[[ RECORDS TO PROCESS open ]]

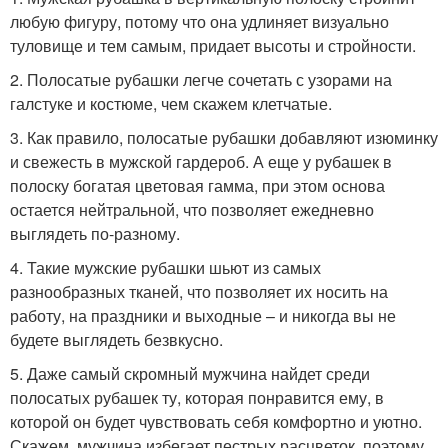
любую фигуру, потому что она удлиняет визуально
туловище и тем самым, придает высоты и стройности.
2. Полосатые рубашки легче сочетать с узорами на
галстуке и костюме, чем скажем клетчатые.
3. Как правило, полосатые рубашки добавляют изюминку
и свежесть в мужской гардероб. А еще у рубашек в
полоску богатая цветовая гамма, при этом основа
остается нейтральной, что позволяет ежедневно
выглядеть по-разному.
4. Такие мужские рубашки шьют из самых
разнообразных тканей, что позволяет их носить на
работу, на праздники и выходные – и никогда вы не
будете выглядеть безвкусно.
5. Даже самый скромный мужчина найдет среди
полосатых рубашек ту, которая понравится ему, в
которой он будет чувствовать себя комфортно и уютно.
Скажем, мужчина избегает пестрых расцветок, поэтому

[[ RECORDS TO PROCESS closed ]]
[[ RECORDS TO PROCESS open ]]

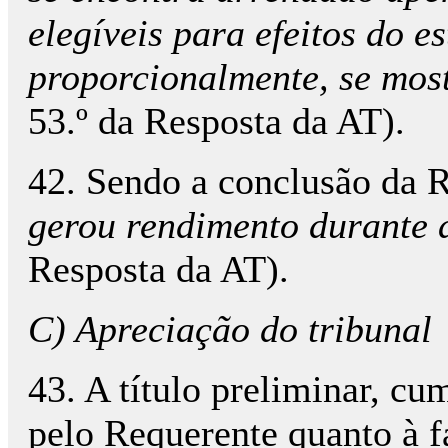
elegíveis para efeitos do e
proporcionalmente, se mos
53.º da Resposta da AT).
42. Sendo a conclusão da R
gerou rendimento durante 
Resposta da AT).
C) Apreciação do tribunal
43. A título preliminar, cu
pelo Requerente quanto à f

[[ RECORDS TO PROCESS closed ]]
[[ RECORDS TO PROCESS open ]]

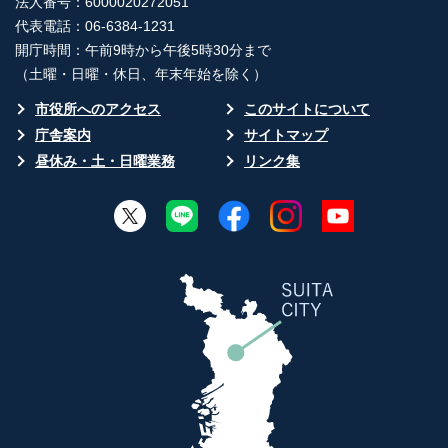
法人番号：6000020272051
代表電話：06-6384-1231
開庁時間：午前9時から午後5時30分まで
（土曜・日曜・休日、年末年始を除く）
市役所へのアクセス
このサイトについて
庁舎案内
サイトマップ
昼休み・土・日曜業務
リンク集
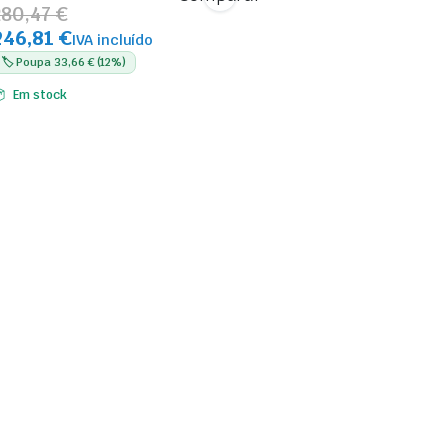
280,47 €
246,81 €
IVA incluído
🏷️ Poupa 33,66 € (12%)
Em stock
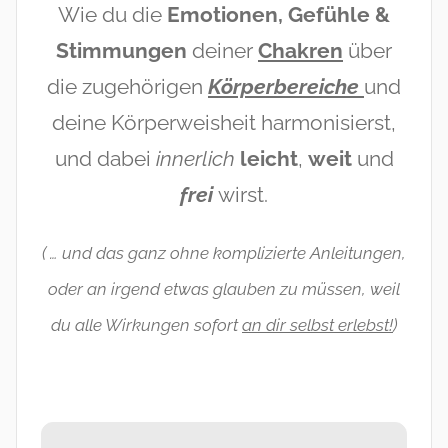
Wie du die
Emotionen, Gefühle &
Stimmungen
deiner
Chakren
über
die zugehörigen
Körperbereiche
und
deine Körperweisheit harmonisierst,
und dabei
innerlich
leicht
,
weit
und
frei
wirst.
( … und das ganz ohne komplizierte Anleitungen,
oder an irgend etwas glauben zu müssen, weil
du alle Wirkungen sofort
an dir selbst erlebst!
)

[[ RECORDS TO PROCESS closed ]]

Please give the number of lines in the data above that contain the word "рубашки", with nothing else.

3